Yenilmeme alışkanlığını sürdürebilme açısından Çaykur Rizespor galibiyeti ilaç gibi geldi diyebiliriz.
Futbol var mıydı? Yoktu.
Şansa attığımız bir golle 3 puanı alıp yukarılara doğru tırmanışımızı sürdürdük. Harun Tekin’in kaleyi Mert Günok’tan devralmasından sonra 3 haftadır gol yememesi de kar hanemize yazılabilir.
Gerçekten yaptığı kurtarışlarla karşılaşmaya damga vurdu.Ona keza Erdem Özgenç’in sağ bekte olumlu işlere imza attığını söyleyebilirim.Kaptan Serdar Aziz’in defansa dönmesiyle birlikte o bölge biraz olsun toparlandı.Gerçi stoper mevkiinde bu sezon istikrarı bir türlü yakalayamadık. 2 hafta üst üste oynayan 2’li yok desek yeri var.
Bir hafta Sivok-Dany, ertesi hafta Sivok-Şamil, sonrasında Serdar-Şamil böyle gidiyor bu sezon. Teknik Direktör Hamza Hamzaoğlu, Çaykur Rizespor karşısında yine orta saha bölgesiyle oynadı.

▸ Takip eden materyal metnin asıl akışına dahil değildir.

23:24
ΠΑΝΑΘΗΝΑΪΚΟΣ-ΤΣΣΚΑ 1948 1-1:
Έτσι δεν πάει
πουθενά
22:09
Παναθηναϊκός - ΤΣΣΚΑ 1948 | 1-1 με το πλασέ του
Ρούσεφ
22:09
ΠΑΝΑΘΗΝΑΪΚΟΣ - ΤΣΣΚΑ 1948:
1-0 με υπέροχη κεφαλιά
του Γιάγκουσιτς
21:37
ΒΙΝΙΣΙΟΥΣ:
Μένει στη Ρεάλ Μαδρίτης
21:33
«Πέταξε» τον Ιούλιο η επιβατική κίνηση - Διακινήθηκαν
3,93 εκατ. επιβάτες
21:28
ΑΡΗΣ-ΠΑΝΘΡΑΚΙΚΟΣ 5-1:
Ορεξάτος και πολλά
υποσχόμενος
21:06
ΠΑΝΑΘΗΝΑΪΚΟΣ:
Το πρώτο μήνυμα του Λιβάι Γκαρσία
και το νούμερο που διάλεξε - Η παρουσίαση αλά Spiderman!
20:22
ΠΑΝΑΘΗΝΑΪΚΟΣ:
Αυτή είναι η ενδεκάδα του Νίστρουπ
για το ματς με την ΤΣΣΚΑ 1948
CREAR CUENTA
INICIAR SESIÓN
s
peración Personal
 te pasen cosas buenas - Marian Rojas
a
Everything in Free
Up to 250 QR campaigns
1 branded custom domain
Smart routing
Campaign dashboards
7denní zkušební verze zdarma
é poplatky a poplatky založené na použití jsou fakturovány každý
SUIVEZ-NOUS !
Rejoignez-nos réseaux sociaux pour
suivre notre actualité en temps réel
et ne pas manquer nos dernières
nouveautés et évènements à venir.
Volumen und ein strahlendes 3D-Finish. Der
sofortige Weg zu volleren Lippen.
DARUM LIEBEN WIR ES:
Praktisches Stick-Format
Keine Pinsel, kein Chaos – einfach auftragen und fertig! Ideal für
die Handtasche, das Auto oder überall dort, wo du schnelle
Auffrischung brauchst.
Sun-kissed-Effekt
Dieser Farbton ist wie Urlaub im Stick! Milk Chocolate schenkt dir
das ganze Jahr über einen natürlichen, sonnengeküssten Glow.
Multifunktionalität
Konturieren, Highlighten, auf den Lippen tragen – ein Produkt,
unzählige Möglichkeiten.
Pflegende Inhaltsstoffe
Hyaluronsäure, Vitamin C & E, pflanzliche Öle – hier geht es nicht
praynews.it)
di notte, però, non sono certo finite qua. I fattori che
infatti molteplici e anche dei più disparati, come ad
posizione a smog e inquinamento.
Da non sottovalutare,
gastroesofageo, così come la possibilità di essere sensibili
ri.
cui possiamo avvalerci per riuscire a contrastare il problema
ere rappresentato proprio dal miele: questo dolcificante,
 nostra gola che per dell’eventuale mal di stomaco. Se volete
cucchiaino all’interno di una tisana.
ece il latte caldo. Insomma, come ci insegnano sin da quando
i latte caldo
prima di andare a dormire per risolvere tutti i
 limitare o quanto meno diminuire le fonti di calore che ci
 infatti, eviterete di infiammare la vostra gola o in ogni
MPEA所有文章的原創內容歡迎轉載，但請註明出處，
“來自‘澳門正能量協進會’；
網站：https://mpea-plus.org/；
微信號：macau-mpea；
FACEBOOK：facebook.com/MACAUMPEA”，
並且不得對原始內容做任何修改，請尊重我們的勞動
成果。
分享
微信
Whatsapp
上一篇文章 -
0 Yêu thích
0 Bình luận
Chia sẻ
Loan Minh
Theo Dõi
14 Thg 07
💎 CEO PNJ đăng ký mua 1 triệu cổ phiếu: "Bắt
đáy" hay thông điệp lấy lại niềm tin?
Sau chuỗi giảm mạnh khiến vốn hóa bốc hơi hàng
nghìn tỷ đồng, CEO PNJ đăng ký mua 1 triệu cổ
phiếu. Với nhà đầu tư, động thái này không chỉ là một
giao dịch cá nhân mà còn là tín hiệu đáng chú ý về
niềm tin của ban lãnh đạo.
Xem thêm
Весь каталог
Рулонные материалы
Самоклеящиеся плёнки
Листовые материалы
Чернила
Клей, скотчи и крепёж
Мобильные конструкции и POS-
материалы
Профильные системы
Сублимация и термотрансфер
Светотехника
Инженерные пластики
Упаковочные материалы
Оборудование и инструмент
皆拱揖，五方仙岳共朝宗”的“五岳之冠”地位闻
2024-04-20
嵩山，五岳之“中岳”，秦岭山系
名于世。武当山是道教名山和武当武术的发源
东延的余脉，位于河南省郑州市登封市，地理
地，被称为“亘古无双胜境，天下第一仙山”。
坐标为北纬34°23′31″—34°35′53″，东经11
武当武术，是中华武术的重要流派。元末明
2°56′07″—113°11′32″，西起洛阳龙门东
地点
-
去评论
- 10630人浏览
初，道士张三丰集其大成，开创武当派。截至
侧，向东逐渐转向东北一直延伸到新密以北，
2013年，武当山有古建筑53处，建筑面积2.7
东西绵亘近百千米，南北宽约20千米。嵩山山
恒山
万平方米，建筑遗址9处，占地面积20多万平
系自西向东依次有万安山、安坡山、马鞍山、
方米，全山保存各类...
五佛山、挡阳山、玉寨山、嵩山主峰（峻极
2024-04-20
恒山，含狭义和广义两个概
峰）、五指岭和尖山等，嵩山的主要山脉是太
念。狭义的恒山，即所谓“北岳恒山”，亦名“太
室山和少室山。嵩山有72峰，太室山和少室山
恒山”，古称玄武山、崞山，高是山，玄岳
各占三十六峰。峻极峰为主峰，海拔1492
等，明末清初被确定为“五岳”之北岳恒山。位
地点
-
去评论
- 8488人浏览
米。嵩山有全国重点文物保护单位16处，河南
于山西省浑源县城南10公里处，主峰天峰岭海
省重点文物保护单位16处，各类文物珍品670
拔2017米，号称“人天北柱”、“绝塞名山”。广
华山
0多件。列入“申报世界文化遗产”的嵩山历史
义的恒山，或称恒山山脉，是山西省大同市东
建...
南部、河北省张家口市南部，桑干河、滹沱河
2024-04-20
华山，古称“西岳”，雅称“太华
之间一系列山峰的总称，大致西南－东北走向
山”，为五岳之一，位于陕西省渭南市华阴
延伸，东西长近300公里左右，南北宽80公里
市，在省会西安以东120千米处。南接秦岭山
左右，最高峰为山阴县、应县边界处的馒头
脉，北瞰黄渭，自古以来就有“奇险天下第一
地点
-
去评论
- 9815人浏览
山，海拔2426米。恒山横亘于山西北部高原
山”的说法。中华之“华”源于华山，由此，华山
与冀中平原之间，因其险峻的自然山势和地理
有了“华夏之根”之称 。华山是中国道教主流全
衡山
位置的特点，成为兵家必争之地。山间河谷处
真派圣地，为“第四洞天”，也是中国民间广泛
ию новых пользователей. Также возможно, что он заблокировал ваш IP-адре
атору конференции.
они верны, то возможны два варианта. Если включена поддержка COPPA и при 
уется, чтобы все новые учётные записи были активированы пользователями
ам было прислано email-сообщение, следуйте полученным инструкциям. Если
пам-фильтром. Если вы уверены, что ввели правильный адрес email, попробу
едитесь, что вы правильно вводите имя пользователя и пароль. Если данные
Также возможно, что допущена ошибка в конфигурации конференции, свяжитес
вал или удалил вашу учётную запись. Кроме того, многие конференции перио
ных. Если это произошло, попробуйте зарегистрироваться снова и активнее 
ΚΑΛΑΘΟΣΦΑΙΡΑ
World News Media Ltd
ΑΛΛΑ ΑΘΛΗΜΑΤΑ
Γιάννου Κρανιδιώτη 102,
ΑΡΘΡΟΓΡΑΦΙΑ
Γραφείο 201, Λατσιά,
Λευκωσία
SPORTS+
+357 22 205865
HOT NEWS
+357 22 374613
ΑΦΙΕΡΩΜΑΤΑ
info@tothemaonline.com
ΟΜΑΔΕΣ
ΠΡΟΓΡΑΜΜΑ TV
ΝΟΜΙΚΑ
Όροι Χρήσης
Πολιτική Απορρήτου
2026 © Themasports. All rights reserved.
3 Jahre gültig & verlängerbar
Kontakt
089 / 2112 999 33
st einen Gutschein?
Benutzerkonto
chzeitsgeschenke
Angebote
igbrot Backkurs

Eskişehirspor karşısında oynayan Bakaye Traore’nin yerine bu kez sahada Ricardo Faty vardı. Orta saha ile bu kadar oynamak ne kadar doğru tartışılır.
Faty vasatı aşamıyor. Pas kalitesini düşürüyor. Jem Karacan, 90 dakikayı tamamlayamıyor, oyunda da ön plana çıkmıyor. Şunu da belirtmekte fayda var, Tomas Necid’e de bir haller oluyor. Formsuz, sadece boş koşuyor. Olan Batalla’ya oluyor. Pas atacağı, pas alışverişi yapacağı bir tane arkadaşı yok.Hamza Hoca’nın artık Balazs Dzsudzsak’ın yerine Sercan Yıldırım’ı düşünmesi lazım.Kanatlar yine eskiye döndü hiç çalışmıyor. Hamza Hoca ve ekibinin bu konuya iyi odaklanması lazım bence. Şunu da söylemekte fayda var. Karşılaşmanın 41. dakikasında Şamil Çinaz’ın ceza sahası içinde topa elle müdahale etmesini hakem Tolga Özkalfa’nın pas geçmesi maçın kırılma anıydı.Hakem şansı bu kez bizim yanımızdaydı.